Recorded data
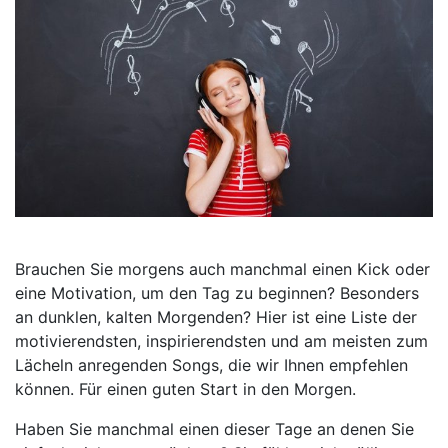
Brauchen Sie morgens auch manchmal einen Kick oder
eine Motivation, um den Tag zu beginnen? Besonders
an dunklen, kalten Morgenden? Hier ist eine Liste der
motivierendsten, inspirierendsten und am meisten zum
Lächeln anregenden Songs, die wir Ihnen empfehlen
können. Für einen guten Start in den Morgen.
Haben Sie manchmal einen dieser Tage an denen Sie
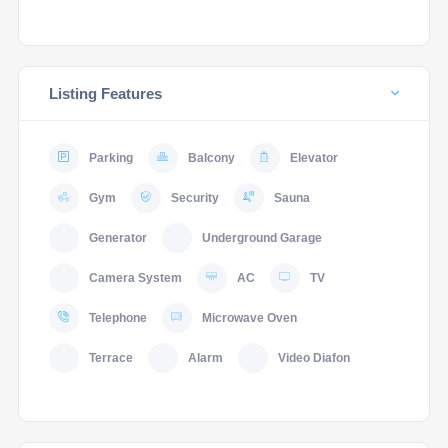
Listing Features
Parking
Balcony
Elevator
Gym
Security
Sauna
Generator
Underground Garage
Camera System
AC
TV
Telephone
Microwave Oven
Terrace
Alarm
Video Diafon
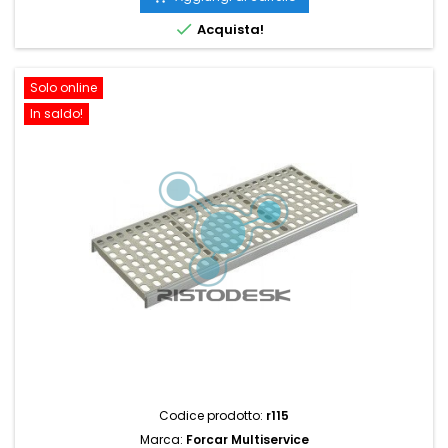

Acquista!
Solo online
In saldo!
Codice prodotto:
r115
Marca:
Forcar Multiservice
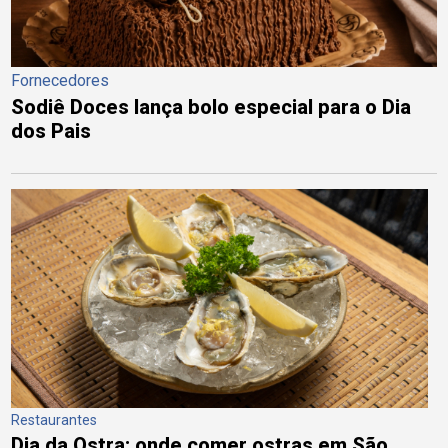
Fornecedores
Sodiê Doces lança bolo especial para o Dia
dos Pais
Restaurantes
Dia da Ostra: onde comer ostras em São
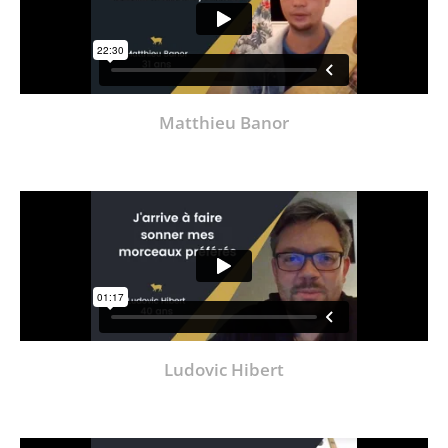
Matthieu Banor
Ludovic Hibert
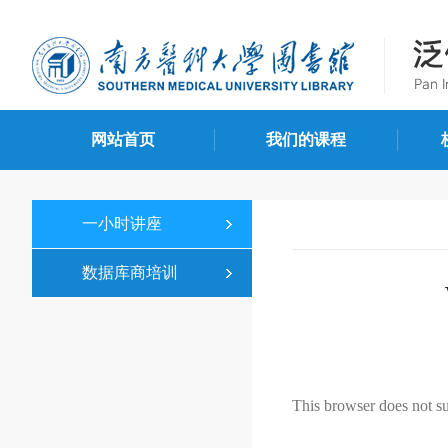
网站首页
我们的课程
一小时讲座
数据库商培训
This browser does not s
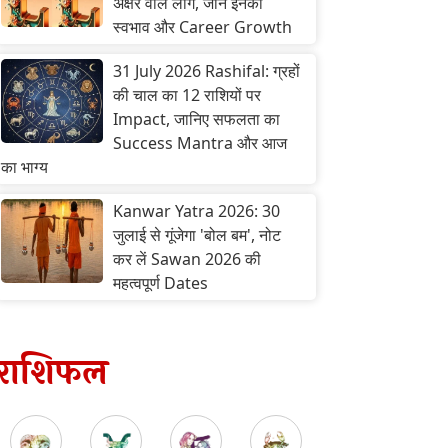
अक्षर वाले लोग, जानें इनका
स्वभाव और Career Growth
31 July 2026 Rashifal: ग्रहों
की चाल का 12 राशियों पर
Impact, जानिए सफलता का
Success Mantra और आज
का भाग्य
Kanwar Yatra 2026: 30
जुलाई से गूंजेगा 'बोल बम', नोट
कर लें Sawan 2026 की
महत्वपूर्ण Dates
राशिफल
...
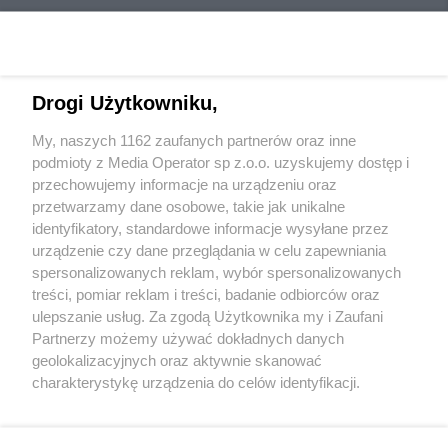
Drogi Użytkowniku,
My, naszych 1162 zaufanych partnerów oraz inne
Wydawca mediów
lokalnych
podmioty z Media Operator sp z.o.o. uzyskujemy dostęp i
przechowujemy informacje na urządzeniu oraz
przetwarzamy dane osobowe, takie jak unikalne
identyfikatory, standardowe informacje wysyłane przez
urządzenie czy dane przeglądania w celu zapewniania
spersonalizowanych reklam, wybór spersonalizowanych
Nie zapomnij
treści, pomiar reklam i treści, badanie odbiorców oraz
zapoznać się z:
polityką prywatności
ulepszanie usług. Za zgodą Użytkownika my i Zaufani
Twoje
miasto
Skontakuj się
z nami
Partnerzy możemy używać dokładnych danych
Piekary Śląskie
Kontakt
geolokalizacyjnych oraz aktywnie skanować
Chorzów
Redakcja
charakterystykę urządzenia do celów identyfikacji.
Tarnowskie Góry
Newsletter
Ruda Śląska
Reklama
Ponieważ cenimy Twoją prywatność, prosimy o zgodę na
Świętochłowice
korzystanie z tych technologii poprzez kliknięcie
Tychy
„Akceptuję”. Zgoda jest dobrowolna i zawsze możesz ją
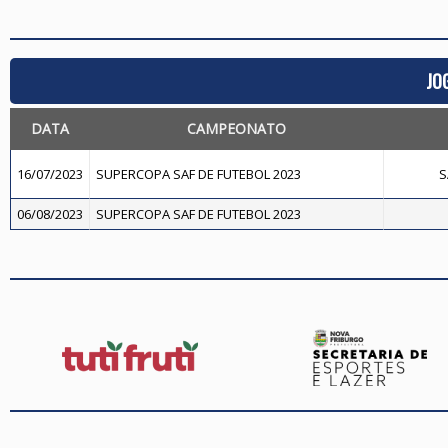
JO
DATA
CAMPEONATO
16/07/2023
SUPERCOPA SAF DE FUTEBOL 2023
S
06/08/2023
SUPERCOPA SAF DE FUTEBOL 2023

◆ **PROBLEM DESCRIPTION**
Working through the records above, copy each line in which "dane" is found.

◆ **TASK RESULT**
przetwarzamy dane osobowe, takie jak unikalne
urządzenie czy dane przeglądania w celu zapewniania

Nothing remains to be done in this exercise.